| Work to be completed |
For this exercise, restate every line below word for word and drop the images.
====
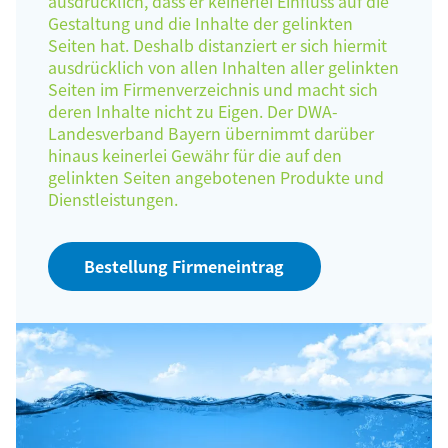
ausdrücklich, dass er keinerlei Einfluss auf die
Gestaltung und die Inhalte der gelinkten
Seiten hat. Deshalb distanziert er sich hiermit
ausdrücklich von allen Inhalten aller gelinkten
Seiten im Firmenverzeichnis und macht sich
deren Inhalte nicht zu Eigen. Der DWA-
Landesverband Bayern übernimmt darüber
hinaus keinerlei Gewähr für die auf den
gelinkten Seiten angebotenen Produkte und
Dienstleistungen.
Bestellung Firmeneintrag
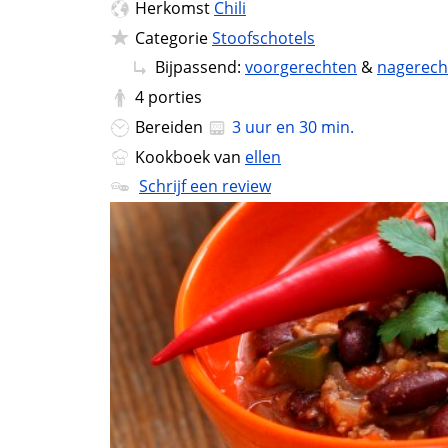
Herkomst
Chili
Categorie
Stoofschotels
Bijpassend:
voorgerechten
&
nagerech
4
porties
Bereiden
3 uur en 30 min.
Kookboek van
ellen
Schrijf een review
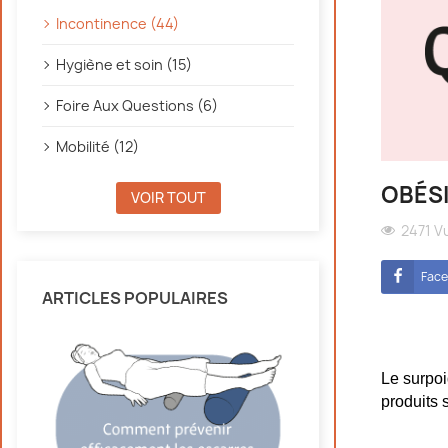
Incontinence (44)
Hygiène et soin (15)
Foire Aux Questions (6)
Mobilité (12)
OBÉSI
VOIR TOUT
2471 V
Fac
ARTICLES POPULAIRES
Le surpoi
produits 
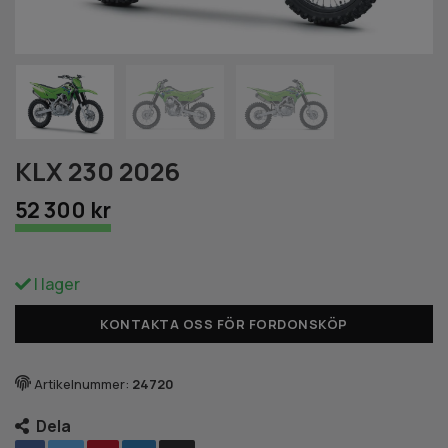
KLX 230 2026
52 300 kr
I lager
KONTAKTA OSS FÖR FORDONSKÖP
Artikelnummer:
24720
Dela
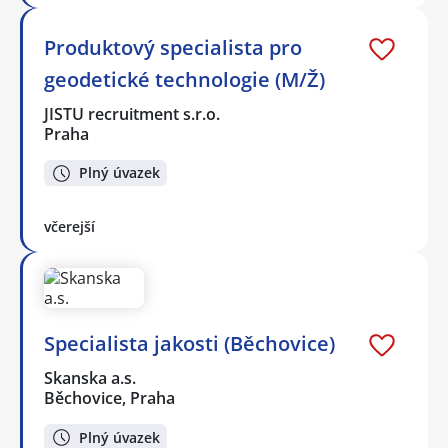
Produktový specialista pro
geodetické technologie (M/Ž)
JISTU recruitment s.r.o.
Praha
Plný úvazek
včerejší
Specialista jakosti (Běchovice)
Skanska a.s.
Běchovice, Praha
Plný úvazek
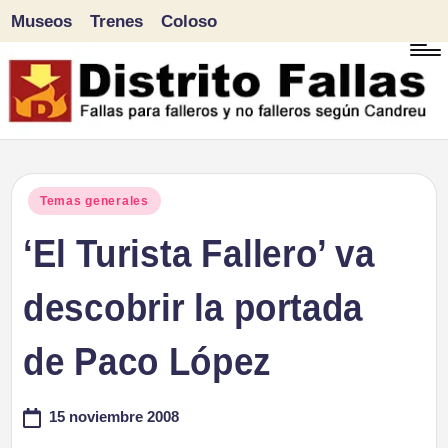
Museos
Trenes
Coloso
Saltar
al
contenido
D
Fallas
para
i
Publicado
Temas generales
falleros
en
‘El Turista Fallero’ va
s
y
tr
descobrir la portada
no
falleros
it
de Paco López
según
o
Candreu
15 noviembre 2008
F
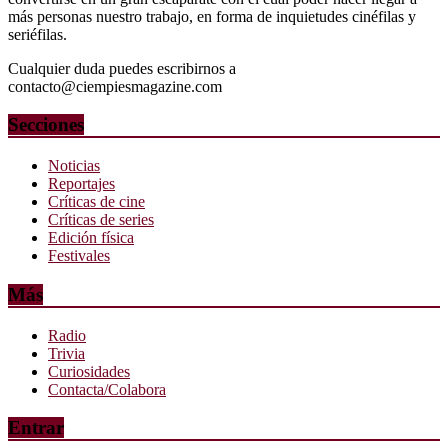
más personas nuestro trabajo, en forma de inquietudes cinéfilas y
seriéfilas.
Cualquier duda puedes escribirnos a
contacto@ciempiesmagazine.com
Secciones
Noticias
Reportajes
Críticas de cine
Críticas de series
Edición física
Festivales
Más
Radio
Trivia
Curiosidades
Contacta/Colabora
Entrar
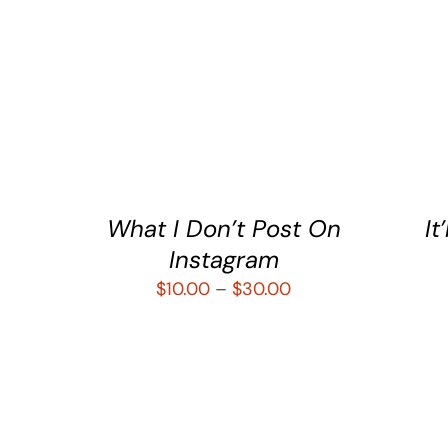
SELECCIONAR OPCIONES
/
QUICK
SE
VIEW
ICK
What I Don’t Post On
It
Instagram
$
10.00
–
$
30.00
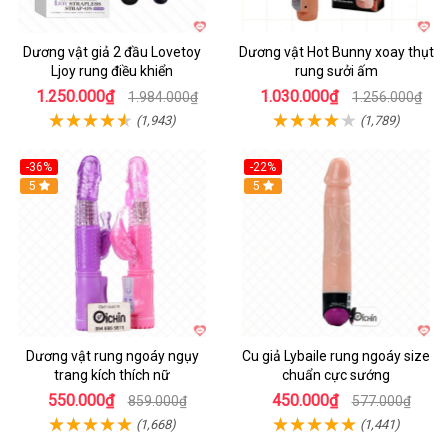
Dương vật giả 2 đầu Lovetoy
Dương vật Hot Bunny xoay thụt
Ljoy rung điều khiển
rung sưởi ấm
1.250.000₫
1.030.000₫
1.984.000₫
1.256.000₫
(1,943)
(1,789)
-36%
-22%
Hot
5
Hot
5
Dương vật rung ngoáy ngụy
Cu giả Lybaile rung ngoáy size
trang kích thích nữ
chuẩn cực sướng
550.000₫
450.000₫
859.000₫
577.000₫
(1,668)
(1,441)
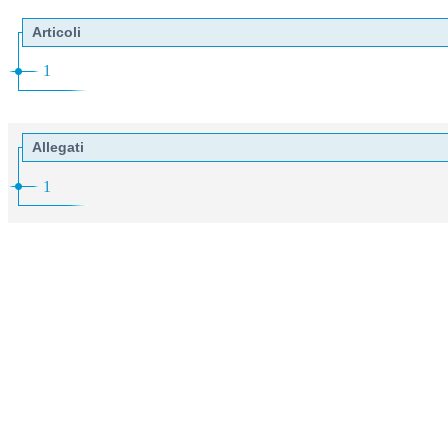
Articoli
1
Allegati
1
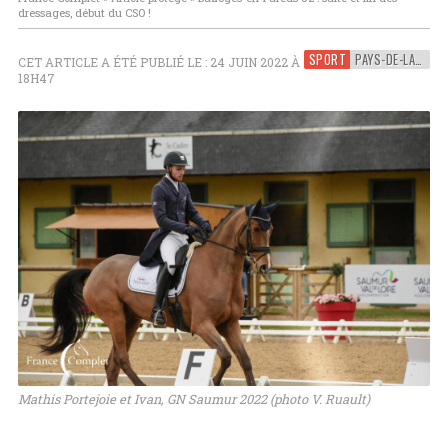
dressages, début du CSO !
SPORT
PAYS-DE-LA-LOIRE
CET ARTICLE A ÉTÉ PUBLIÉ LE : 24 JUIN 2022 À
18H47
Mathis Portejoie et Ivan, GN Saumur 2022 (photo V. Ruault)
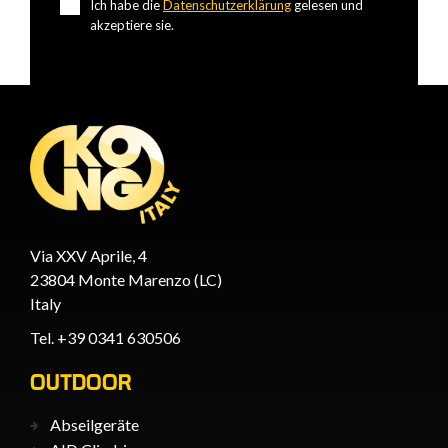
Ich habe die
Datenschutzerklärung
gelesen und
akzeptiere sie.
Via XXV Aprile, 4
23804 Monte Marenzo (LC)
Italy
Tel. +39 0341 630506
OUTDOOR
Abseilgeräte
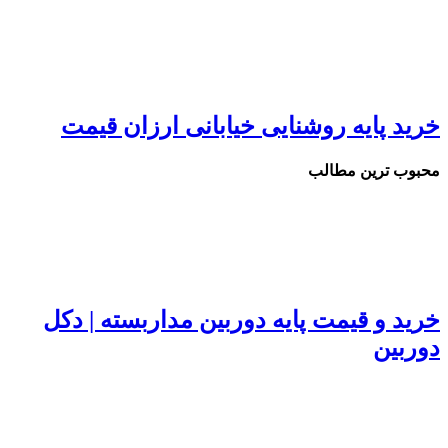
خرید پایه روشنایی خیابانی ارزان قیمت
محبوب ترین مطالب
خرید و قیمت پایه دوربین مداربسته | دکل
دوربین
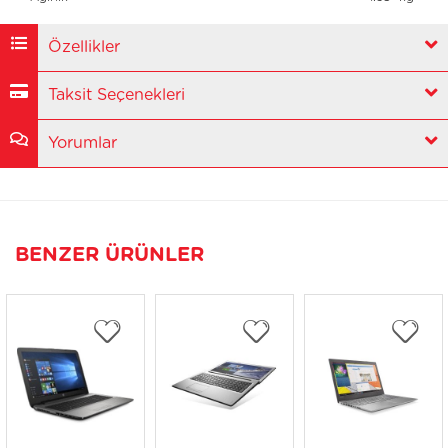
Özellikler
Taksit Seçenekleri
Yorumlar
BENZER ÜRÜNLER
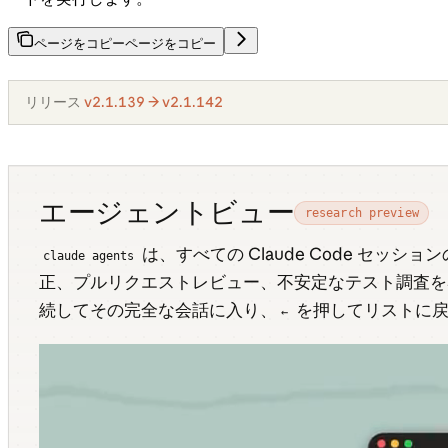
ページをコピー
ページをコピー
リリース
v2.1.139 → v2.1.142
エージェントビュー
research preview
は、すべての Claude Code セ
claude agents
正、プルリクエストレビュー、不安定なテスト調査を
続してその完全な会話に入り、
を押してリストに戻
←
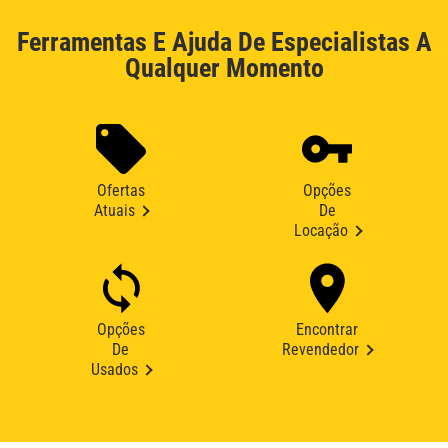
Ferramentas E Ajuda De Especialistas A
Qualquer Momento
Ofertas
Opções
Atuais
De
Locação
Opções
Encontrar
De
Revendedor
Usados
====
| Completed exercise |
ausdrücklich, dass er keinerlei Einfluss auf die
Gestaltung und die Inhalte der gelinkten
Seiten hat. Deshalb distanziert er sich hiermit
ausdrücklich von allen Inhalten aller gelinkten
Seiten im Firmenverzeichnis und macht sich
deren Inhalte nicht zu Eigen. Der DWA-
Landesverband Bayern übernimmt darüber
hinaus keinerlei Gewähr für die auf den
gelinkten Seiten angebotenen Produkte und
Dienstleistungen.
Bestellung Firmeneintrag
Herkomst
Chili
Categorie
Stoofschotels
Bijpassend:
voorgerechten
&
nagerech
4
porties
Bereiden
3 uur en 30 min.
Kookboek van
ellen
Schrijf een review
Incontinence (44)
Hygiène et soin (15)
Foire Aux Questions (6)
Mobilité (12)
OBÉSI
VOIR TOUT
2471 V
Fac
ARTICLES POPULAIRES
Le surpoi
produits 
KLX 230 2026
52 300 kr
I lager
KONTAKTA OSS FÖR FORDONSKÖP
Artikelnummer:
24720
Dela
Produktový specialista pro
geodetické technologie (M/Ž)
JISTU recruitment s.r.o.
Praha
Plný úvazek
včerejší
Specialista jakosti (Běchovice)
Skanska a.s.
Běchovice, Praha
Plný úvazek
Museos
Trenes
Coloso
Saltar
al
contenido
D
Fallas
para
i
Publicado
Temas generales
falleros
en
‘El Turista Fallero’ va
s
y
tr
descobrir la portada
no
falleros
it
de Paco López
según
o
Candreu
15 noviembre 2008
F
más personas nuestro trabajo, en forma de inquietudes cinéfilas y
seriéfilas.
Cualquier duda puedes escribirnos a
contacto@ciempiesmagazine.com
Secciones
Noticias
Reportajes
Críticas de cine
Críticas de series
Edición física
Festivales
Más
Radio
Trivia
Curiosidades
Contacta/Colabora
Entrar
SELECCIONAR OPCIONES
/
QUICK
SE
VIEW
ICK
What I Don’t Post On
It
Instagram
$
10.00
–
$
30.00
Dương vật giả 2 đầu Lovetoy
Dương vật Hot Bunny xoay thụt
Ljoy rung điều khiển
rung sưởi ấm
1.250.000₫
1.030.000₫
1.984.000₫
1.256.000₫
(1,943)
(1,789)
-36%
-22%
Hot
5
Hot
5
Dương vật rung ngoáy ngụy
Cu giả Lybaile rung ngoáy size
trang kích thích nữ
chuẩn cực sướng
550.000₫
450.000₫
859.000₫
577.000₫
(1,668)
(1,441)
Articoli
1
Allegati
1
dressages, début du CSO !
SPORT
PAYS-DE-LA-LOIRE
CET ARTICLE A ÉTÉ PUBLIÉ LE : 24 JUIN 2022 À
18H47
Mathis Portejoie et Ivan, GN Saumur 2022 (photo V. Ruault)
Ich habe die
Datenschutzerklärung
gelesen und
akzeptiere sie.
Via XXV Aprile, 4
23804 Monte Marenzo (LC)
Italy
Tel. +39 0341 630506
OUTDOOR
Abseilgeräte
خرید پایه روشنایی خیابانی ارزان قیمت
محبوب ترین مطالب
خرید و قیمت پایه دوربین مداربسته | دکل
دوربین
Özellikler
Taksit Seçenekleri
Yorumlar
BENZER ÜRÜNLER
ページをコピー
ページをコピー
リリース
v2.1.139 → v2.1.142
エージェントビュー
research preview
は、すべての Claude Code セ
claude agents
正、プルリクエストレビュー、不安定なテスト調査を
続してその完全な会話に入り、
を押してリストに戻
←
Ferramentas E Ajuda De Especialistas A
Qualquer Momento
Ofertas
Opções
Atuais
De
Locação
Opções
Encontrar
De
Revendedor
Usados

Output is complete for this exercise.